Monday 30 July 2018

Ashamed to be gay?

Henry Dundas, his long-time friend and political ally, is said to have wagered £500 that William Pitt the Younger never touched a woman.

Pitt did a great many other things. The son of the elder Pitt who had also been Prime Minister, he would be the youngest holder of that office that Britain has ever seen. He came to power at 24. Seventeen years later, when he resigned (temporarily as it turned out), he was still younger than any other British Prime Minister has been on first taking office.

Being Prime Minister was his one driving aspiration. So much so that following his return to power, he would hold it to the grave, dying in office less than two years later. He was still unbearably young, just 46.

What about that business of never touching a woman?

It had seemed at one point that he might. He drew close to the family of his friend and political ally William Eden, Baron Auckland, the nearest neighbour to the country house Pitt then had in Kent. He spent much of his time with the family and in particular in conversation with Auckland’s daughter, Eleanor Eden. The strong attachment between them became so obvious that in 1797 there was widespread talk of a marriage between the Prime Minister and Eleanor.

Eleanor Eden: disappointed
by insurmountable obstacles to her marriage
It seems he suddenly became aware of how committed he was becoming. So he wrote to explain he’d had had no intention of getting in so deep though, this being the late eighteenth century, it wasn’t to Eleanor that he wrote, but to her father.

It can hardy, I think, be necessary to say that the time I have passed among your family has led to my forming sentiments of very real attachment towards them all, and of much more than attachment towards one whom I need not name. Nor should I do justice to my own feelings, or explain myself as firmly as I think I ought to do, if I did not own that every hour of my acquaintance with the person to whom you will easily conceive I refer has served to augment and confirm that impression; in short, has convinced me that whoever may have the good fortune ever to be united to her is destined to more than his share of human happiness.

Whether, at any rate, I could have had any ground to hope that such might have been my lot, I am in no degree entitled to guess. I have to reproach myself for ever having indulged the idea on my own part as far as I have done without asking myself carefully and early enough what were the difficulties in the way of tis being realised. I have suffered myself to overlook them too long, but having now at length reflected as fully and as calmly as I am able on every circumstance that ought to come under my consideration (at least as much for her sake as for my own), I am compelled to say that I find the obstacles to it decisive and insurmountable.

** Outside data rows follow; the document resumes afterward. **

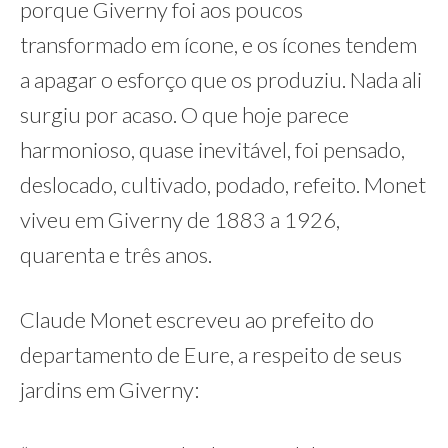
porque Giverny foi aos poucos
transformado em ícone, e os ícones tendem
a apagar o esforço que os produziu. Nada ali
surgiu por acaso. O que hoje parece
harmonioso, quase inevitável, foi pensado,
deslocado, cultivado, podado, refeito. Monet
viveu em Giverny de 1883 a 1926,
quarenta e três anos.
Claude Monet escreveu ao prefeito do
departamento de Eure, a respeito de seus
jardins em Giverny:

Pitt never explained what the obstacles were, which strikes me as significant enough in itself. The collapse of the hopes for the match must, however, have helped Dundas win his wager, if anyone accepted it: it seems unlikely that Pitt ever did touch a woman, in the sense Dundas intended.

Curiously, one man famously did touch Pitt. William Hague has written a great biography of Pitt, proving that it’s possible to be an infuriating Tory politician (at one time leader of his party, as it happens) but be good historian and, even more important, a fine writer too. As Hague explains, a protégé of Pitt’s and future Prime Minister himself, George Canning, ‘had once even been seen to touch Pitt on the shoulder, an action unthinkable to the majority of MPs.’

Later on, Pitt played a significant role in making Canning’s marriage possible and acted as one of the witnesses to it. But, as Hague again tells us:

He seemed to behave bizarrely at Canning’s wedding on 8 July, although he should have found it a joyous occasion, having encouraged the match, bringing Canning and his bride Joan Scott together at Walmer, and giving Caning promotion [in government] so that he was better provided for. […] At the ceremony Pitt seemed too nervous to sign the register, suggesting that he was either distressed, ill, or much influenced by alcohol.

Distressed? That seems distinctly plausible. If Pitt had feelings for Canning that he couldn’t avow, helping fix up his marriage would have been an obvious stratagem. But, obvious or not, the stratagem might very well not have protected him from feelings of unbearable sorrow and disappointment when the event took place.

Hague is careful not to assert more than the record can confirm. At one point he suggests that an answer to mystery of Pitt’s behaviour may have been…

…that Pitt had homosexual leanings but suppressed any urge to act on them for the sake of his ambitions. Social attitudes were more hostile to such tendencies in the late eighteenth century than they are today, or had been only a few decades before. It is possible that the suppression of private feelings added to Pitt’s apparent aloofness and his dedication to work.

The record certainly provides no confirmation:

We have no sure evidence that Pitt was homosexual: no surviving letter or diary of any of his friends gives any hint of it, no enemy directly alleged it even after his death. Nevertheless, there was a good deal of innuendo and gossip.

Pitt was a remarkable man. In purely practical terms, he had a remarkable career and achieved far more than most politicians manage.

But isn’t it intriguing to think that behind all that success there may have lurked a tragic, unavowable and insatiated longing?